"No, I mean I want him to see his kids tomorrow."
"Oh, well," the woman says as she walks away, "he's well insured."
Pretty soon, Shawn Allen drives up in a '74 Electra 225, number 4667 (his birthday). Allen teaches phys ed, but during summer vacations he dedicates himself to derbying, spending a lot of time in the shop whipping his rust-free collection of see-America-first cars ('74 Custom Cruiser out of Georgia, '76 Cutlass from Tennessee, '75 Impala out of New Mexico and so on) into tip-top demolition-derby shape.
In his garage the day before the Union County Fair derby, Allen pointed out a few of his secrets. For instance, his rear bumper sat at the regulation 22 inches off the ground, but he'd fixed it so that after a couple of hits the whole back end, with its three-quarter-ton-truck suspension, would spring up. Once the derby got rolling, he'd be ramming the sheet metal on other cars instead of trading blows on their bumpers. He also predicted that the inspectors would find something they wanted him to change. He hinted that it would be what he wanted them to find. Sure enough, after a few minutes of lying on the grass poking around underneath Allen's Buick, one judge says, "All right, Shawn, come here."
"Aw, Lordy, here we go," Allen cries with as much acting skill as you're likely to see in a gym teacher. Moments later, at his flatbed, he says contentedly, "If they don't send me back, they think they haven't done their job. It makes them feel good."
Out on the derby field, steam billows from broken radiators, and rooster tails of mud shoot in every direction; axles bust and drivetrains snap; wagons crumple, engines seize, tires wobble on busted ball joints, and one Pontiac climbs the four-foot mud wall and hangs there; rims hit and sparks fly; mad-dog drivers take full-track shots for no reason other than a love of impact and a taste for the grandstand roar. Amazingly, through all the blindsiding and rear-ending and T-boning and head-on hits by 46 drivers, through three heats, a consolation and the feature event, everything goes exactly according to Allen's plan. After the first few hits, his rear end does, in fact, spring up, and whenever he drives backward (the forward of derbies everywhere) his car turns into a battering ram. You can hear the roar of his motor over all the others to the very end, when number 4667, the last car running (with its $1,200 drivetrain, $2,000 engine and $300 drag-race axles), doesn't look all that different from how it looked at the start. It's not about the money: Allen wins $540 for his trouble. Nobody makes money at the demolition derby.
BEATING THE HIT MEN
PREBLE COUNTY FAIR, EATON
"This fairground is vital to the community," Marty Bresher explains as she drives past the swine barn in her golf cart. Bresher—the sort of big, loud older woman who encourages grown men to call her Mom—is a tireless fair booster. She introduces one official who rattles off the fairground's year-round schedule: "We got hog sales, cattle sales, weddin's," he says. "We have the antique tractor show, and after that there's the pork festival."
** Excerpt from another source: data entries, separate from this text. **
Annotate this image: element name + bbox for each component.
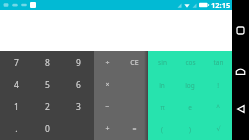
button[interactable]: log xyxy=(176,74,204,96)
button[interactable]: − xyxy=(94,96,121,118)
button[interactable]: Home xyxy=(232,62,249,79)
staticText: 3 xyxy=(76,101,81,113)
button[interactable]: 2 xyxy=(32,96,63,118)
button[interactable]: × xyxy=(94,74,121,96)
button[interactable]: + xyxy=(94,118,121,140)
button[interactable]: . xyxy=(0,118,32,140)
staticText: log xyxy=(185,81,195,90)
staticText: 2 xyxy=(45,101,50,113)
staticText: 7 xyxy=(14,57,19,69)
button[interactable]: 0 xyxy=(32,118,63,140)
button[interactable] xyxy=(121,74,148,96)
button[interactable] xyxy=(121,96,148,118)
staticText: − xyxy=(105,102,110,112)
staticText: 4 xyxy=(14,79,19,91)
staticText: sin xyxy=(158,58,167,67)
button[interactable]: π xyxy=(148,96,176,118)
staticText: = xyxy=(132,124,137,134)
button[interactable]: ÷ xyxy=(94,51,121,74)
button[interactable]: 9 xyxy=(63,51,94,74)
button[interactable]: 3 xyxy=(63,96,94,118)
staticText: e xyxy=(188,103,192,112)
button[interactable]: = xyxy=(121,118,148,140)
button[interactable]: 1 xyxy=(0,96,32,118)
button[interactable]: CE xyxy=(121,51,148,74)
button[interactable]: 8 xyxy=(32,51,63,74)
staticText: π xyxy=(160,103,165,112)
staticText: ÷ xyxy=(105,58,110,68)
staticText: tan xyxy=(213,58,224,67)
staticText: 0 xyxy=(45,123,50,135)
staticText: ln xyxy=(159,81,165,90)
staticText: . xyxy=(15,123,18,135)
button[interactable]: 7 xyxy=(0,51,32,74)
button[interactable]: 4 xyxy=(0,74,32,96)
staticText: cos xyxy=(185,58,196,67)
staticText: CE xyxy=(130,58,139,68)
staticText: ) xyxy=(189,125,191,134)
staticText: 8 xyxy=(45,57,50,69)
button[interactable]: tan xyxy=(204,51,232,74)
button[interactable]: ln xyxy=(148,74,176,96)
staticText: 9 xyxy=(76,57,81,69)
button[interactable]: 5 xyxy=(32,74,63,96)
staticText: ( xyxy=(161,125,163,134)
button[interactable]: sin xyxy=(148,51,176,74)
staticText: + xyxy=(105,124,110,134)
staticText: 6 xyxy=(76,79,81,91)
button[interactable]: e xyxy=(176,96,204,118)
staticText: ! xyxy=(217,81,219,90)
button[interactable]: Recent apps xyxy=(232,22,249,39)
staticText: ^ xyxy=(216,103,220,112)
staticText: 12:15 xyxy=(211,0,231,10)
button[interactable]: Back xyxy=(232,100,249,117)
staticText: 5 xyxy=(45,79,50,91)
button[interactable]: 6 xyxy=(63,74,94,96)
staticText: 1 xyxy=(14,101,19,113)
button[interactable]: cos xyxy=(176,51,204,74)
staticText: √ xyxy=(216,125,221,133)
staticText: × xyxy=(105,80,110,90)
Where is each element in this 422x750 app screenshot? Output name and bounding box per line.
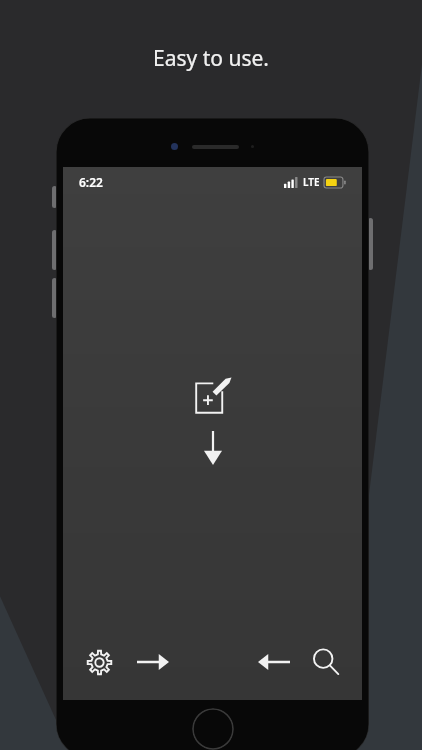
staticText: 6:22: [79, 174, 103, 190]
button[interactable]: Swipe right: [131, 642, 175, 682]
staticText: Easy to use.: [153, 44, 269, 73]
button[interactable]: Search: [306, 642, 346, 682]
button[interactable]: Home: [192, 708, 234, 750]
button[interactable]: New note: [192, 375, 234, 417]
button[interactable]: Settings: [79, 642, 119, 682]
button[interactable]: Swipe left: [252, 642, 296, 682]
staticText: LTE: [303, 175, 320, 189]
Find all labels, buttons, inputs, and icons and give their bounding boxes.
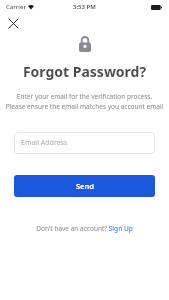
staticText: Please ensure the email matches you acco… (0, 102, 169, 111)
staticText: Carrier (6, 3, 26, 11)
button[interactable]: Don't have an account? Sign Up (32, 222, 137, 235)
staticText: 3:53 PM (73, 3, 96, 11)
button[interactable]: Close (5, 15, 21, 31)
button[interactable]: Email Address (14, 132, 155, 154)
staticText: Don't have an account? Sign Up (36, 224, 133, 233)
staticText: Send (76, 181, 94, 191)
staticText: Enter your email for the verification pr… (0, 92, 169, 101)
staticText: Email Address (21, 138, 68, 148)
staticText: Forgot Password? (0, 62, 169, 81)
button[interactable]: Send (14, 175, 155, 197)
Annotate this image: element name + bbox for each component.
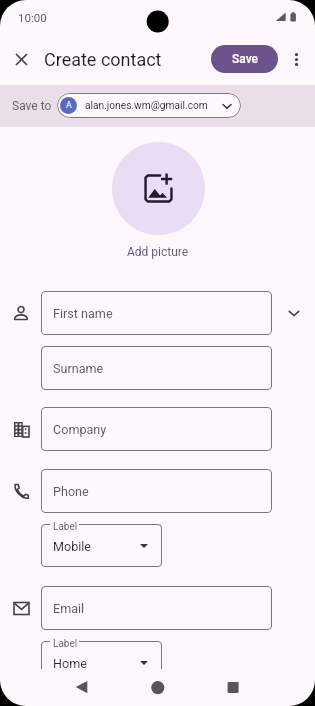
staticText: Label	[53, 521, 78, 532]
button[interactable]: Expand name fields	[282, 301, 306, 325]
button[interactable]: Home	[139, 669, 176, 706]
button[interactable]: Recent apps	[214, 669, 251, 706]
staticText: A	[66, 100, 72, 111]
button[interactable]: Home	[41, 641, 162, 669]
button[interactable]: Company	[41, 407, 272, 451]
button[interactable]: Surname	[41, 346, 272, 390]
button[interactable]: Add picture	[112, 142, 205, 235]
staticText: 10:00	[18, 11, 47, 24]
staticText: Create contact	[44, 49, 162, 70]
button[interactable]: Phone	[41, 469, 272, 513]
staticText: Save to	[12, 99, 52, 113]
staticText: Mobile	[53, 539, 92, 554]
button[interactable]: Back	[63, 669, 100, 706]
staticText: Company	[53, 422, 107, 437]
button[interactable]: More options	[284, 47, 308, 71]
staticText: Surname	[53, 361, 104, 376]
staticText: Phone	[53, 484, 89, 499]
staticText: Home	[53, 656, 87, 669]
button[interactable]: Save	[211, 45, 278, 73]
button[interactable]: Mobile	[41, 524, 162, 567]
staticText: Add picture	[127, 245, 189, 259]
staticText: Label	[53, 638, 78, 649]
button[interactable]: Email	[41, 586, 272, 630]
button[interactable]: Close	[9, 47, 33, 71]
staticText: First name	[53, 306, 113, 321]
staticText: alan.jones.wm@gmail.com	[85, 100, 208, 112]
staticText: Save	[232, 52, 258, 66]
button[interactable]: A	[57, 93, 241, 118]
button[interactable]: First name	[41, 291, 272, 335]
staticText: Email	[53, 601, 85, 616]
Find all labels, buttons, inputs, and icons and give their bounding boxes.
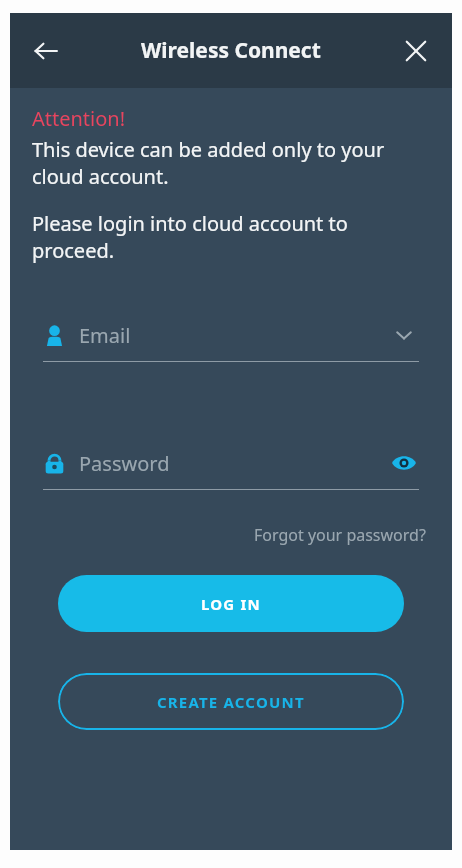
button[interactable]: Forgot your password? bbox=[250, 520, 430, 550]
staticText: Attention! bbox=[32, 105, 126, 132]
button[interactable]: Show password bbox=[389, 448, 419, 478]
staticText: CREATE ACCOUNT bbox=[157, 692, 305, 712]
button[interactable]: Back bbox=[22, 27, 70, 75]
staticText: Please login into cloud account to proce… bbox=[32, 210, 430, 264]
button[interactable]: CREATE ACCOUNT bbox=[58, 673, 404, 730]
button[interactable]: Email bbox=[43, 318, 419, 362]
staticText: LOG IN bbox=[201, 594, 261, 614]
staticText: Email bbox=[79, 322, 389, 349]
button[interactable]: Password bbox=[43, 446, 419, 490]
button[interactable]: LOG IN bbox=[58, 575, 404, 632]
staticText: Wireless Connect bbox=[141, 36, 321, 65]
button[interactable]: Close bbox=[394, 29, 438, 73]
staticText: Password bbox=[79, 450, 389, 477]
button[interactable]: Show saved emails bbox=[389, 320, 419, 350]
staticText: This device can be added only to your cl… bbox=[32, 136, 430, 190]
staticText: Forgot your password? bbox=[254, 524, 426, 546]
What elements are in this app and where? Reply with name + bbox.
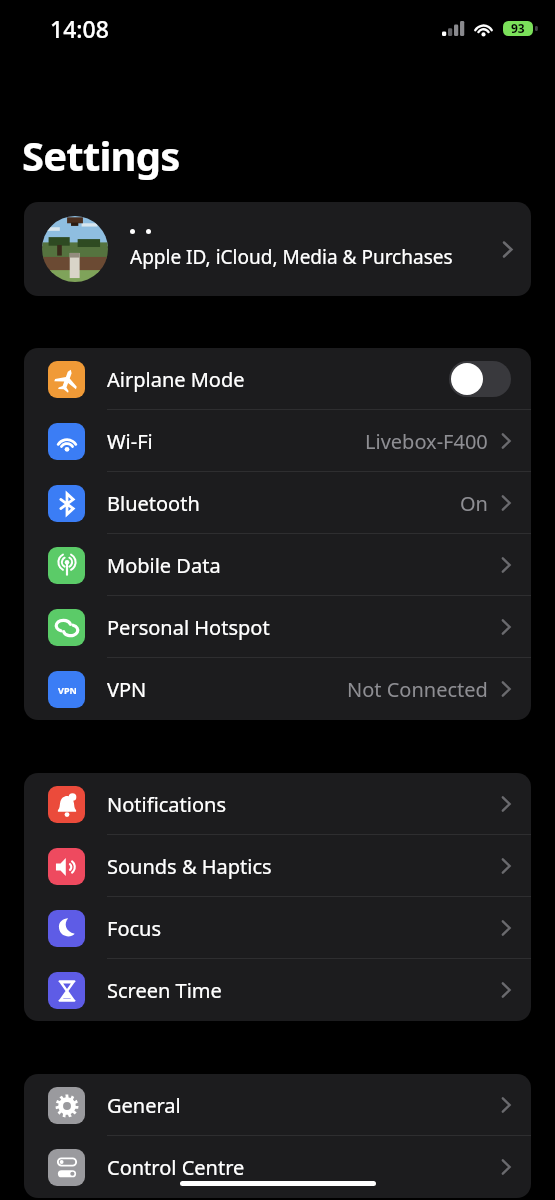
staticText: Bluetooth [107, 490, 200, 517]
staticText: Apple ID, iCloud, Media & Purchases [130, 244, 453, 270]
staticText: On [460, 490, 488, 517]
staticText: 14:08 [50, 13, 109, 44]
staticText: Sounds & Haptics [107, 853, 272, 880]
staticText: Wi-Fi [107, 428, 153, 455]
staticText: Not Connected [347, 676, 488, 703]
button[interactable]: Notifications [24, 773, 531, 835]
staticText: VPN [107, 676, 147, 703]
button[interactable]: Focus [24, 897, 531, 959]
button[interactable]: Bluetooth [24, 472, 531, 534]
staticText: Control Centre [107, 1154, 245, 1181]
button[interactable]: Airplane Mode toggle, off [449, 361, 511, 397]
staticText: VPN [58, 684, 77, 696]
button[interactable]: Mobile Data [24, 534, 531, 596]
button[interactable]: Screen Time [24, 959, 531, 1021]
staticText: Livebox-F400 [365, 428, 488, 455]
staticText: Mobile Data [107, 552, 221, 579]
staticText: 93 [511, 20, 525, 36]
button[interactable]: Apple ID, iCloud, Media & Purchases [24, 202, 531, 296]
button[interactable]: Sounds & Haptics [24, 835, 531, 897]
button[interactable]: Personal Hotspot [24, 596, 531, 658]
staticText: Notifications [107, 791, 226, 818]
staticText: General [107, 1092, 181, 1119]
staticText: Screen Time [107, 977, 222, 1004]
staticText: Airplane Mode [107, 366, 245, 393]
staticText: Personal Hotspot [107, 614, 270, 641]
button[interactable]: Wi-Fi [24, 410, 531, 472]
button[interactable]: Airplane Mode [24, 348, 531, 410]
button[interactable]: Control Centre [24, 1136, 531, 1198]
staticText: Settings [22, 128, 180, 182]
button[interactable]: General [24, 1074, 531, 1136]
staticText: Focus [107, 915, 162, 942]
button[interactable]: VPN [24, 658, 531, 720]
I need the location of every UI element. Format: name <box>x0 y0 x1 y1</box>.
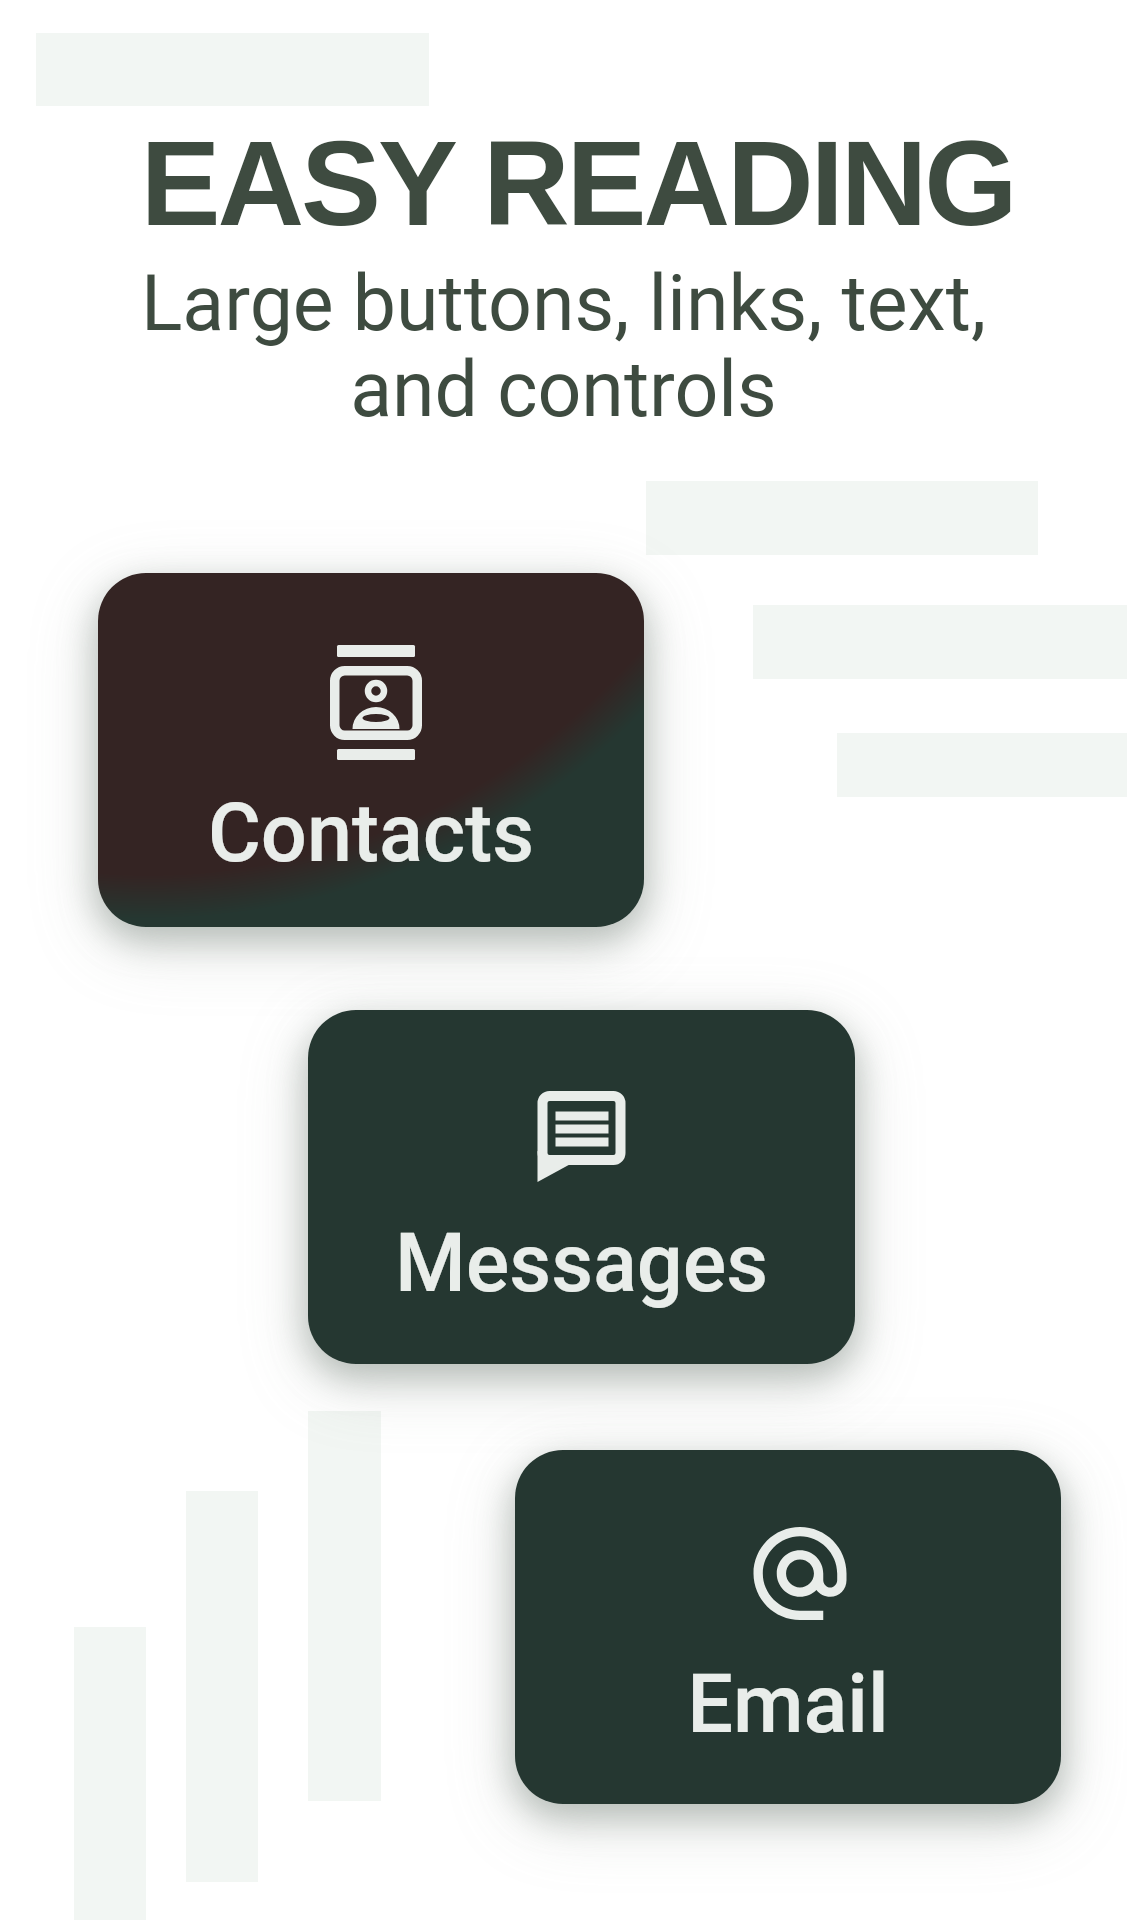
staticText: Messages <box>308 1216 855 1364</box>
button[interactable]: Contacts <box>98 573 644 927</box>
button[interactable]: Messages <box>308 1010 855 1364</box>
staticText: EASY READING <box>14 116 1127 261</box>
staticText: Contacts <box>98 786 644 927</box>
staticText: Large buttons, links, text, and controls <box>0 259 1127 469</box>
staticText: Email <box>515 1657 1061 1804</box>
button[interactable]: Email <box>515 1450 1061 1804</box>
It's the day before the derby, when the 4-H shows end and the little kids have to sell their prizewinning hand-raised pigs, cows and sheep. "It's the saddest day of the fair," Bresher says. "There's always a lot of tears." But she can't stay downbeat for long. "Animalwise," she says, "this is really quite a big fair."
Demolitionwise too. At Preble, in 1999, some 200 cars ran in 12 heats, and the feature didn't finish until after 3 a.m. Recent turnouts have been smaller because, frankly, Ohio is running out of derby cars, but Bresher expects well over 100 entries this year, with heats for full-sized and compact cars, and a "powder-puff" heat for women.